### Description of the task
Each entry should be transcribed exactly as written, and any picture left out.

(Dataset entries)
____
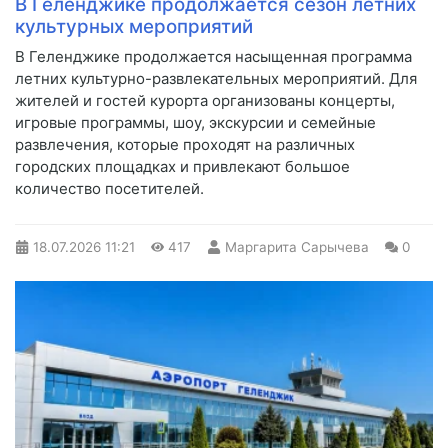
В Геленджике продолжается сезон летних
культурных мероприятий
В Геленджике продолжается насыщенная программа
летних культурно-развлекательных мероприятий. Для
жителей и гостей курорта организованы концерты,
игровые программы, шоу, экскурсии и семейные
развлечения, которые проходят на различных
городских площадках и привлекают большое
количество посетителей.
18.07.2026
11:21
417
Маргарита Сарычева
0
____
### Answer to this exercise
В Геленджике продолжается сезон летних
культурных мероприятий
В Геленджике продолжается насыщенная программа
летних культурно-развлекательных мероприятий. Для
жителей и гостей курорта организованы концерты,
игровые программы, шоу, экскурсии и семейные
развлечения, которые проходят на различных
городских площадках и привлекают большое
количество посетителей.
18.07.2026
11:21
417
Маргарита Сарычева
0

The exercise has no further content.